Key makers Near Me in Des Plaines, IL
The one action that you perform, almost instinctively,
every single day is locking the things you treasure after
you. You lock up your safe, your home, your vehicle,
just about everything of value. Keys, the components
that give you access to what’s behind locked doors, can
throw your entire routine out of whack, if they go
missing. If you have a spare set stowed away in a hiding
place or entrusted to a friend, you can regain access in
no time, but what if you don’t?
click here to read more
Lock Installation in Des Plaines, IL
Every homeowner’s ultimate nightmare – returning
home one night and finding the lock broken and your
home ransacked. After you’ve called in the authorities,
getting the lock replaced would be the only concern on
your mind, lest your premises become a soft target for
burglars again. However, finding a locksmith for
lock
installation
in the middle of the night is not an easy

-=-=-

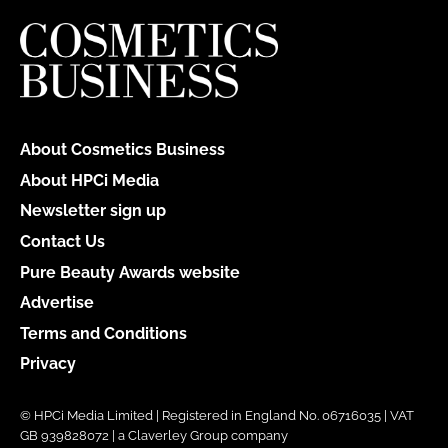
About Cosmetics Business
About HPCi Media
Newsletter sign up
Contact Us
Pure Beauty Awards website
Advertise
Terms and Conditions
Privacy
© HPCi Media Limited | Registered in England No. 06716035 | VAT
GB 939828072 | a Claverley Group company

-=-=-

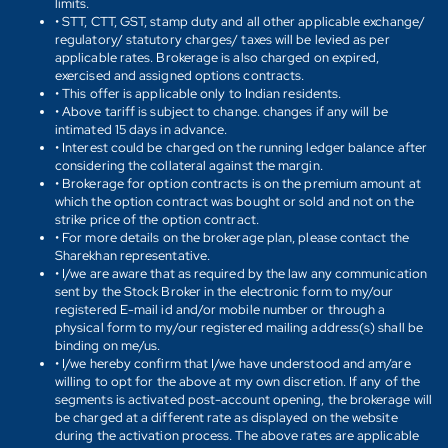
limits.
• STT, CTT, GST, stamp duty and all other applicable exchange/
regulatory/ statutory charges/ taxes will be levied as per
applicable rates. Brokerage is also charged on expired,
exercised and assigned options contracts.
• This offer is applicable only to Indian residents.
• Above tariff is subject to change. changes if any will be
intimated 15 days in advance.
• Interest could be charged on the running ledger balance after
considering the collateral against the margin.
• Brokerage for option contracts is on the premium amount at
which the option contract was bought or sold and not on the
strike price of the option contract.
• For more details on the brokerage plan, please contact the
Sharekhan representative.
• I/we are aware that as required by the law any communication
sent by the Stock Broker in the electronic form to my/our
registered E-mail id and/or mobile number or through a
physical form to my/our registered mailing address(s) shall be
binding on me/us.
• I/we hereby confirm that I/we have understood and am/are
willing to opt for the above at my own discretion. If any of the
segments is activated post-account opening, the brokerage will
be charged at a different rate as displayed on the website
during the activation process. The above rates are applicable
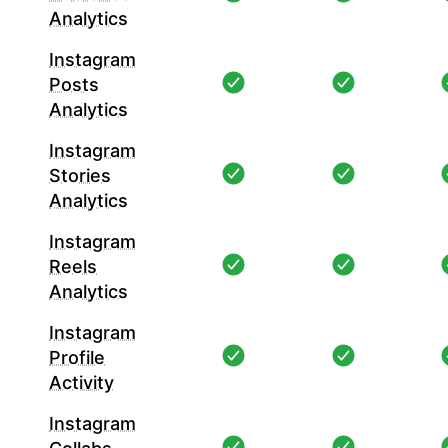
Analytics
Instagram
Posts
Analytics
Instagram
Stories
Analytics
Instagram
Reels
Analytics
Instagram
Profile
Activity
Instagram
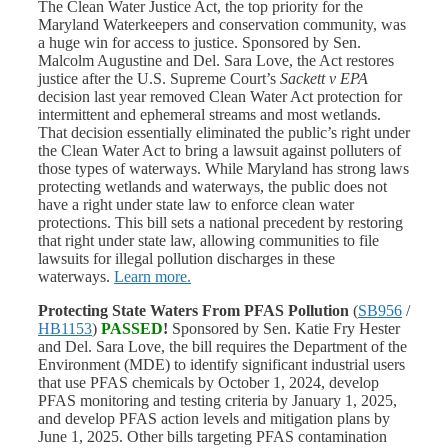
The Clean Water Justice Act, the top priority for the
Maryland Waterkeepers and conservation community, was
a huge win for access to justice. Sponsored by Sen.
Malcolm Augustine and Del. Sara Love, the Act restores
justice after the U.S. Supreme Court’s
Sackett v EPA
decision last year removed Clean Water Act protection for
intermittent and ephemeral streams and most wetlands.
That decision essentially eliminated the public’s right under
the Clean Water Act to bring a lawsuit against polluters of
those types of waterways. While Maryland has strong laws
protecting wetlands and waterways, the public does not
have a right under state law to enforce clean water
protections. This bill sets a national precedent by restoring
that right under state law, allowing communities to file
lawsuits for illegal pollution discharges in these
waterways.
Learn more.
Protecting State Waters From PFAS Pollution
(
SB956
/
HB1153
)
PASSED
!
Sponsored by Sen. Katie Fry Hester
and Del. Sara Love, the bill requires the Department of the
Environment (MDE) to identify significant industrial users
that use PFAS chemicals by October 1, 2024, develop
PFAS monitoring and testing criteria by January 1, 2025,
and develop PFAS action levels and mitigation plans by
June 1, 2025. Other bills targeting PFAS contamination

-=-=-

## Activity
Beginning with the line containing "that give you" and ending with the line containing "in the middle of the night is not an easy", extract those lines exactly from the listing above, and only those.

## Response to the task
that give you access to what’s behind locked doors, can
throw your entire routine out of whack, if they go
missing. If you have a spare set stowed away in a hiding
place or entrusted to a friend, you can regain access in
no time, but what if you don’t?
click here to read more
Lock Installation in Des Plaines, IL
Every homeowner’s ultimate nightmare – returning
home one night and finding the lock broken and your
home ransacked. After you’ve called in the authorities,
getting the lock replaced would be the only concern on
your mind, lest your premises become a soft target for
burglars again. However, finding a locksmith for
lock
installation
in the middle of the night is not an easy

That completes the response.